This first beta version allows you to create fully decentralized robot swarms. The system will set up a wireless mesh network and run a p2p networking stack on top of it, such that nodes can interact with each other through various abstractions using our SDKs (Rust, Python, TypeScript) or a CLI.

We hope this is a step toward better inter-robot communication (and a fun project if you have a few Raspberry Pis lying around).

Our mesh network is created by B.A.T.M.A.N.-adv and we’ve combined this with optimized decentralized algorithms. To a user, it becomes very easy to write decentralized applications involving several peers since we’ve abstracted away much of the complexity. Our system currently offers several orchestration primitives (Key-Value Store, Pub-Sub, Discovery, Request-Response, Mesh Inspection, Debug Services, etc.)

Internally, everything except the SDKs is written in Rust, building on top of libp2p. We use gRPC to communicate between the SDKs and the CLI, so libraries for other languages are possible, and we welcome contributions (or feedback).

The C++ SDK and a ROS package that should feel natural to roboticists are in the works. Soon we also want to support a collaborative SLAM and a distributed task queue.

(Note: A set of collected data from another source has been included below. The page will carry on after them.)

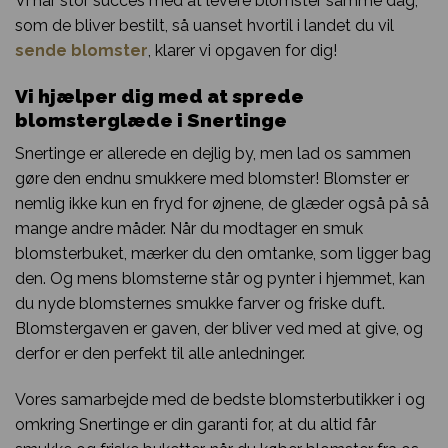
Vi har stor succes med at levere blomster samme dag,
som de bliver bestilt, så uanset hvortil i landet du vil
sende blomster
, klarer vi opgaven for dig!
Vi hjælper dig med at sprede
blomsterglæde i Snertinge
Snertinge er allerede en dejlig by, men lad os sammen
gøre den endnu smukkere med blomster! Blomster er
nemlig ikke kun en fryd for øjnene, de glæder også på så
mange andre måder. Når du modtager en smuk
blomsterbuket, mærker du den omtanke, som ligger bag
den. Og mens blomsterne står og pynter i hjemmet, kan
du nyde blomsternes smukke farver og friske duft.
Blomstergaven er gaven, der bliver ved med at give, og
derfor er den perfekt til alle anledninger.
Vores samarbejde med de bedste blomsterbutikker i og
omkring Snertinge er din garanti for, at du altid får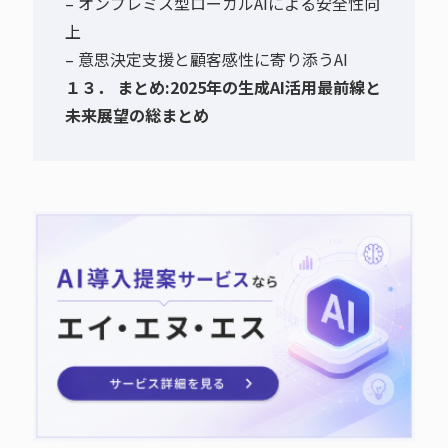
– オンプレミス型ローカルAIによる安全性向
上
– 意思決定支援と顧客感性に寄り添うAI
１３． まとめ:2025年の生成AI活用最前線と
未来展望の総まとめ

We’d love to hear your thoughts! :)

wngr 6 months ago

Great idea combining batman with libp2p! You guys have the heart in the right place :-).

Currently, your project seems to be an opinionated wrapper ontop of libp2p. For this to become a proper distributed toolkit you lack an abstraction to for apps to collaborate over shared state (incl. convergence after partition). Come up with a good abstraction for that, and make it work p2p (e.g. delta state based CRDTs, or op-based CRDTs based on a replicated log; event sourcing ..). Tangentially related, a consensus abstraction might also be handy for some applications.

Also check out [iroh](https://github.com/n0-computer/iroh) as a potential awesome replacement for p2p; as well as [Actyx](https://github.com/Actyx/Actyx) as an inspiration of similar (sadly failed) project using rust-libp2p.

Oh, and you might want to give your docs a grammar review.

Kudos for showing!

hannesfur 6 months ago

You are right. At the moment, we are an opinionated wrapper, but we take a different approach to discovery than other libp2p-based networks with our custom batman-adv-based neighbor discovery.

Abstractions for collaboration are currently in the works, and we hope to release that soon. The work on consensus has already started. Your suggestions seem all very interesting, and we'll definitely consider them. We are also currently in the process of talking to potential users to build handy and approachable abstractions for them.

I saw that [freenet](https://docs.freenet.org/components/contracts.html) went with CRDTs, but I think they made it too complicated. We were thinking about a graph (or wide-column) with an engine similar to Kassandara and a frontend like (or ideally just) SurrealDB.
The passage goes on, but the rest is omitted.